🤖 AI Summary
Artificial neurons lack biologically plausible local learning objectives, hindering autonomous, interpretable, and robust information processing.
Method: This paper introduces a neuron-level local objective function grounded in Partial Information Decomposition (PID), enabling each neuron to autonomously quantify the unique, redundant, and synergistic information contributions of feedforward, feedback, and lateral inputs to its output—thereby supporting task-driven selection of information integration strategies.

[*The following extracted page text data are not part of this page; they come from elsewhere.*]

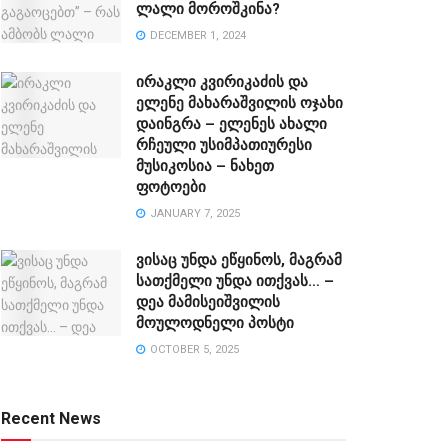
ლალი მოროშკინა?
DECEMBER 1, 2024
ირაკლი კვირიკაძის და
ელენე მახარაშვილის ოჯახი
დაინგრა – ელენეს ახალი
რჩეული უსიმპათიურესი
მუსიკოსია – ნახეთ
ფოტოები
JANUARY 7, 2025
ვისაც უნდა ეწყინოს, მაგრამ
სათქმელი უნდა ითქვას… –
დეა მამისეიშვილის
მოულოდნელი პოსტი
OCTOBER 5, 2025
Recent News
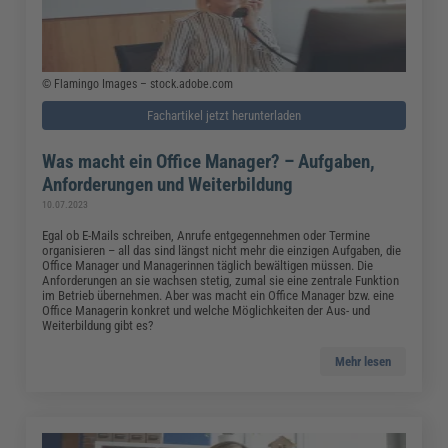
© Flamingo Images – stock.adobe.com
Fachartikel jetzt herunterladen
Was macht ein Office Manager? – Aufgaben,
Anforderungen und Weiterbildung
10.07.2023
Egal ob E-Mails schreiben, Anrufe entgegennehmen oder Termine
organisieren – all das sind längst nicht mehr die einzigen Aufgaben, die
Office Manager und Managerinnen täglich bewältigen müssen. Die
Anforderungen an sie wachsen stetig, zumal sie eine zentrale Funktion
im Betrieb übernehmen. Aber was macht ein Office Manager bzw. eine
Office Managerin konkret und welche Möglichkeiten der Aus- und
Weiterbildung gibt es?
Mehr lesen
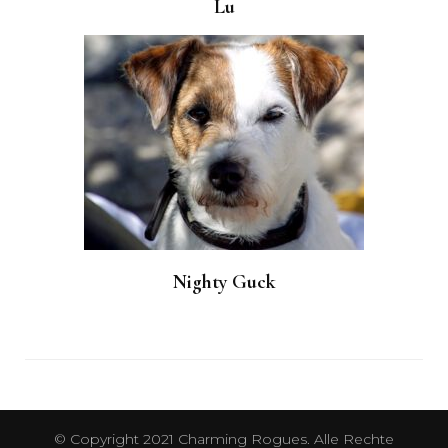
Lu
Nighty Guck
© Copyright 2021 Charming Rogues. Alle Rechte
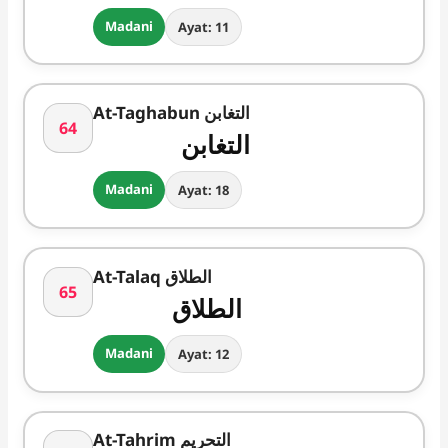
Madani
Ayat: 11
At-Taghabun التغابن
64
التغابن
Madani
Ayat: 18
At-Talaq الطلاق
65
الطلاق
Madani
Ayat: 12
At-Tahrim التحریم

Contribution/Results: As the first work to incorporate PID into local learning objective design, our approach enables interpretable, gradient-free local optimization while preserving high performance and mechanistic transparency. Experiments demonstrate that the method maintains model accuracy while significantly enhancing neuron-level interpretability and self-organizing capability. By decoupling learning from global error signals, it establishes a novel paradigm for brain-inspired adaptive learning.
📝 Abstract
In modern deep neural networks, the learning dynamics of the individual neurons is often obscure, as the networks are trained via global optimization. Conversely, biological systems build on self-organized, local learning, achieving robustness and efficiency with limited global information. We here show how self-organization between individual artificial neurons can be achieved by designing abstract bio-inspired local learning goals. These goals are parameterized using a recent extension of information theory, Partial Information Decomposition (PID), which decomposes the information that a set of information sources holds about an outcome into unique, redundant and synergistic contributions. Our framework enables neurons to locally shape the integration of information from various input classes, i.e. feedforward, feedback, and lateral, by selecting which of the three inputs should contribute uniquely, redundantly or synergistically to the output. This selection is expressed as a weighted sum of PID terms, which, for a given problem, can be directly derived from intuitive reasoning or via numerical optimization, offering a window into understanding task-relevant local information processing. Achieving neuron-level interpretability while enabling strong performance using local learning, our work advances a principled information-theoretic foundation for local learning strategies.